====== Material for the task ======
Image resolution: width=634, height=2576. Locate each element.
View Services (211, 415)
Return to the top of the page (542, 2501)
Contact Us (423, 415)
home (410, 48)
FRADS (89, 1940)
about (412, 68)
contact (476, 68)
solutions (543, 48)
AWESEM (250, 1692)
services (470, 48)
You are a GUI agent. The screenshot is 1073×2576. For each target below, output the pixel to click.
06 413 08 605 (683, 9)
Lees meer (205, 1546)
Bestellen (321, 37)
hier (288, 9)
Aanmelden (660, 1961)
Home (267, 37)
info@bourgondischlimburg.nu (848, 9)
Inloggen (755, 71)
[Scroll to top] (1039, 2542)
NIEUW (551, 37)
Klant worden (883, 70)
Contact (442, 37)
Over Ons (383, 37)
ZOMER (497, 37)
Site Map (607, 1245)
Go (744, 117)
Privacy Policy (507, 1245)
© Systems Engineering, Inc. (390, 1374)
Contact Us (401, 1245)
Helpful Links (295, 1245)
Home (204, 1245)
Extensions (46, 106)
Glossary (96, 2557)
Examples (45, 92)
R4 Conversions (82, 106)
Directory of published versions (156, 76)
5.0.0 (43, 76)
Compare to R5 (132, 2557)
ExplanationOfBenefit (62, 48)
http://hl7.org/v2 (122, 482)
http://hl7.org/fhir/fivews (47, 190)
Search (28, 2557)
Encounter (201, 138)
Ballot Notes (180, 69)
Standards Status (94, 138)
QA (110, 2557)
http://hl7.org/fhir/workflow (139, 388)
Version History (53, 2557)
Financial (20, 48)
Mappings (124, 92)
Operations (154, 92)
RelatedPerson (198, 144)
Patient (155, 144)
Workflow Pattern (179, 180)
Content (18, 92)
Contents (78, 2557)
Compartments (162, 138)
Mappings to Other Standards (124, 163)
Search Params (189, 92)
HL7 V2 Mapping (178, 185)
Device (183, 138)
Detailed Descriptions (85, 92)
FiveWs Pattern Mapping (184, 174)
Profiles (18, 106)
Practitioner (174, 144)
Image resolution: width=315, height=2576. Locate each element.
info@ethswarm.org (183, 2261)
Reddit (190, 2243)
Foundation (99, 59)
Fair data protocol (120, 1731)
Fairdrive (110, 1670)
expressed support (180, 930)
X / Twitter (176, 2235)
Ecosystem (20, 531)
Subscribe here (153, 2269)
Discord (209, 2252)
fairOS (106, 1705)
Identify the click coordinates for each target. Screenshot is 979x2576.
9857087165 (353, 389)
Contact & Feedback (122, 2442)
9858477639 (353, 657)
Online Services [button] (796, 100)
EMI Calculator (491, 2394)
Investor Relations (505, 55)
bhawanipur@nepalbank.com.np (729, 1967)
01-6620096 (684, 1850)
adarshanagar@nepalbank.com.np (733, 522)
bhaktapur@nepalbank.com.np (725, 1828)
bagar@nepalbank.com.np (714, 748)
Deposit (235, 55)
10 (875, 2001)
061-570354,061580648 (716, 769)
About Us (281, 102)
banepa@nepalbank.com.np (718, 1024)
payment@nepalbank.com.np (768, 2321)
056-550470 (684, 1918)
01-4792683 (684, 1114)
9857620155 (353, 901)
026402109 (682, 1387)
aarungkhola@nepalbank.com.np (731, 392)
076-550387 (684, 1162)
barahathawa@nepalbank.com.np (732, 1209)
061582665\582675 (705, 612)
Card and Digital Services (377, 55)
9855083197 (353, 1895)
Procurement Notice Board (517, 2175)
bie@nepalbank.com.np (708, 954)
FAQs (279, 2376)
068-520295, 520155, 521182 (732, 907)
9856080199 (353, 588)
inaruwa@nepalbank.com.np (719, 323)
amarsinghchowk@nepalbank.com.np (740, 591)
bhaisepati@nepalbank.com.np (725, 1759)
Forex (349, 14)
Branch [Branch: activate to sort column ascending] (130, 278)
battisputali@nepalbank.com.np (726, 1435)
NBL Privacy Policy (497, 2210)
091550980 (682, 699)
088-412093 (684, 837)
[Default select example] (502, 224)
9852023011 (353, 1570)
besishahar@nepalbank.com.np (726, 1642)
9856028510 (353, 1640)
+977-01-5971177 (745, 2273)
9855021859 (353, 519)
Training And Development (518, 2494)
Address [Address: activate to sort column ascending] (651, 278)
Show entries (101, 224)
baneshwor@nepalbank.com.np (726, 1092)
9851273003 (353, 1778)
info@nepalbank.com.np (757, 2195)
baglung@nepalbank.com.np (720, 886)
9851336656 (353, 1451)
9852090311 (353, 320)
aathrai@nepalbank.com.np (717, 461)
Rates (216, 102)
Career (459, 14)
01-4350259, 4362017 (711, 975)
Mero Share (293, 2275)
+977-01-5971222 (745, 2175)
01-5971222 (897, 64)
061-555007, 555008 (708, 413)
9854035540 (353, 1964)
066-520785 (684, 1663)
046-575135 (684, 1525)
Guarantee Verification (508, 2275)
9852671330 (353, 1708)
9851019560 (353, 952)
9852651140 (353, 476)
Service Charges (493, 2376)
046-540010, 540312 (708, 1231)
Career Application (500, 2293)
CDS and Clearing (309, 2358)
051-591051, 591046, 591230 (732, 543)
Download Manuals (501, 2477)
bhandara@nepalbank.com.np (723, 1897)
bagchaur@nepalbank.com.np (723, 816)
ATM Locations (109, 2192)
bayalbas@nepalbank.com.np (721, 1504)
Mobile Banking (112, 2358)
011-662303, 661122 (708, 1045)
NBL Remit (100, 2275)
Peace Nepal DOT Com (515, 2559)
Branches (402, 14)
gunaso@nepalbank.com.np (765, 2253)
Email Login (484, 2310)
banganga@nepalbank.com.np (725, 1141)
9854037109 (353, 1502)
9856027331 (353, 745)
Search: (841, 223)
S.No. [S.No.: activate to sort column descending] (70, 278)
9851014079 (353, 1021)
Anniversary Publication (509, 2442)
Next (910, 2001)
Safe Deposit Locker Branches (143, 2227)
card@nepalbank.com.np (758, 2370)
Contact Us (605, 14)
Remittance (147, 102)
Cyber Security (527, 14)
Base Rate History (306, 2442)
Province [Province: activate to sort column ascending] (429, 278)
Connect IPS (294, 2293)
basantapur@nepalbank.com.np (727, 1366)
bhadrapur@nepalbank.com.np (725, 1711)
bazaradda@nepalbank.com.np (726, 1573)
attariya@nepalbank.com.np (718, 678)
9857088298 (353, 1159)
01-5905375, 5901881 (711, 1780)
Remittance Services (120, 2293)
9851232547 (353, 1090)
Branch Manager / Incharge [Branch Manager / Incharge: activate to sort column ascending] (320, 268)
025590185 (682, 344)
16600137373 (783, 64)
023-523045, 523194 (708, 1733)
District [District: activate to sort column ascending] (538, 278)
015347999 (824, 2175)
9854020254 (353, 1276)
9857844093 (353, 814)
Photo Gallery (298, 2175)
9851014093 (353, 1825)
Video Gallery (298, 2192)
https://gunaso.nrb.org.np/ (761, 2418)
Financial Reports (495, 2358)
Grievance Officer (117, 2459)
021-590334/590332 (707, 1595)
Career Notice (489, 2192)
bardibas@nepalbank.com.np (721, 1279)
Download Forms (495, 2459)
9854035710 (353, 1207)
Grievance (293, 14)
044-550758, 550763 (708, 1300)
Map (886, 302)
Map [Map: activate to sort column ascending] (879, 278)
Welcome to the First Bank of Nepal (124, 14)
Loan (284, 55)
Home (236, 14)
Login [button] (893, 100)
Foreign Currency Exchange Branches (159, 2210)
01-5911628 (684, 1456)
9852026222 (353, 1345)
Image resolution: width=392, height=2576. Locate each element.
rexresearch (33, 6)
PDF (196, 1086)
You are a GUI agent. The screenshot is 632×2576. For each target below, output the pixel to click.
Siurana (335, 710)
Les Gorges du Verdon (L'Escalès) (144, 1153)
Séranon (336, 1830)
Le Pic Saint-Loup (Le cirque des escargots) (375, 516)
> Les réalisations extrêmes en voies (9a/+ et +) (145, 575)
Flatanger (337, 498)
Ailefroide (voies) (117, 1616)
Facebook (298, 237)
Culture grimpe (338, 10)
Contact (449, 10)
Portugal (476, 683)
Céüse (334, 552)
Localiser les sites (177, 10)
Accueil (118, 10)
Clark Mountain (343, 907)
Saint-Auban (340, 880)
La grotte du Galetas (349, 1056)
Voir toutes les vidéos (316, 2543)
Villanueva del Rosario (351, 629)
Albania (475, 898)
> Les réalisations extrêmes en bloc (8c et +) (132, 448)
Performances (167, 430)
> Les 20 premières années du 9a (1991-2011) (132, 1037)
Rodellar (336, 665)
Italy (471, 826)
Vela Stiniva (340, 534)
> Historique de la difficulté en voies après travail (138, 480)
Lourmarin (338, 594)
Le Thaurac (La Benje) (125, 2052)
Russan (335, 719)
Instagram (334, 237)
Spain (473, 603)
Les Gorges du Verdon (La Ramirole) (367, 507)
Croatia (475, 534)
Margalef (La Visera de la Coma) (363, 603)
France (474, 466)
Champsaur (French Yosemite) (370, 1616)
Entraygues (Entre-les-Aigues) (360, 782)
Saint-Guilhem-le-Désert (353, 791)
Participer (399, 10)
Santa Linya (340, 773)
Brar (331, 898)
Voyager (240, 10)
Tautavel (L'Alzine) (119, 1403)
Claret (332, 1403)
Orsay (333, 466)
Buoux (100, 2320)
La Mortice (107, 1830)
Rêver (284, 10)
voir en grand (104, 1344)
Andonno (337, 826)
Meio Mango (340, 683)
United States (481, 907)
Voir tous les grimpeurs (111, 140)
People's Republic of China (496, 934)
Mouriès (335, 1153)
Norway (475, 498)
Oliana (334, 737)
======
- Requirement -
Quote the data above from the line containing "Inc. (390, 1374)" to the line containing "5.0.0 (43, 76)", inclusive, and stop.

- Exercise answer -
© Systems Engineering, Inc. (390, 1374)
Contact Us (401, 1245)
Helpful Links (295, 1245)
Home (204, 1245)
Extensions (46, 106)
Glossary (96, 2557)
Examples (45, 92)
R4 Conversions (82, 106)
Directory of published versions (156, 76)
5.0.0 (43, 76)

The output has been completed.